I am the worlds biggest Hypocrite. I have always preached to friends of mine that co-sleeping is a big no no and now as I breastfeed our 3rd kiddo I find myself doing it again! I did it quite a bit with Alexzandra, not as much with Dominic, and now here I am with baby D doing it. At 4 weeks he started sleeping from 10 PM-5:30 but now that we have some growth spurts going on, he's waking again at about 3. I do put him in his crib but as soon as he cries, to our bed he comes. I give him the boob pretty much every hour (or whimper) till I get up in the morning. Dave doesn't mind he likes to cuddle up behind me when I nurse in bed.
With our daughter, she slept in our bed ALOT and I was afraid she was going to be hard to break for awhile there. I always have put them in their crib but as soon as they cry for whatever reason, I bring them to our bed. I'm a sucker! I remember with Alex waking up freaking out because I was afraid she may be dead from SIDS or me rolling on her but she was always ok. Even with Damien every morning when we wake up, I lay there looking at his chest making sure it's rising or I grab his hand to make sure he's still alive. I'm paranoid about it, yet I keep doing it. Hmmm.......

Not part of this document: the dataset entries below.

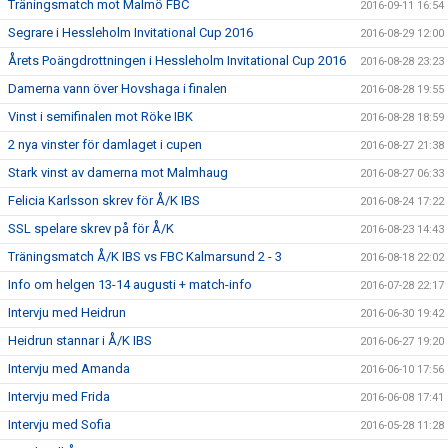
Träningsmatch mot Malmö FBC
2016-09-11 16:54
Segrare i Hessleholm Invitational Cup 2016
2016-08-29 12:00
Årets Poängdrottningen i Hessleholm Invitational Cup 2016
2016-08-28 23:23
Damerna vann över Hovshaga i finalen
2016-08-28 19:55
Vinst i semifinalen mot Röke IBK
2016-08-28 18:59
2 nya vinster för damlaget i cupen
2016-08-27 21:38
Stark vinst av damerna mot Malmhaug
2016-08-27 06:33
Felicia Karlsson skrev för Å/K IBS
2016-08-24 17:22
SSL spelare skrev på för Å/K
2016-08-23 14:43
Träningsmatch Å/K IBS vs FBC Kalmarsund 2 - 3
2016-08-18 22:02
Info om helgen 13-14 augusti + match-info
2016-07-28 22:17
Intervju med Heidrun
2016-06-30 19:42
Heidrun stannar i Å/K IBS
2016-06-27 19:20
Intervju med Amanda
2016-06-10 17:56
Intervju med Frida
2016-06-08 17:41
Intervju med Sofia
2016-05-28 11:28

I would imagine a huge majority of breastfeeding mothers are co-sleeping the reason being why should we get out of bed?? I am lazy and want all the sleep I can get, I need it and I'll admit, this is an easy way for me to fall back asleep but there are so many risks why do we even do it?? To bond? I really don't believe having a baby or child in your bed brings you anymore bonding time than holding and interacting daily with your child throughout the day. I could see it making a baby or child feel more safe being cuddled up with mommy and daddy. If my kids had their way they'd all jump in bed with us. When they see one there, they all want to join.
I don't see this changing anytime soon unless Damien starts sleeping through the night again. I never have him in bed with us from the start, he just ends up there in the end. I'm afraid he'll start waking up if I try to move him back to his crib. Our bed is a pillowtop and so plush, there's a big difference in feeling there! Another reason to worry, he hasn't been sleeping on a flat surface. Hopefully we'll get back to normal soon.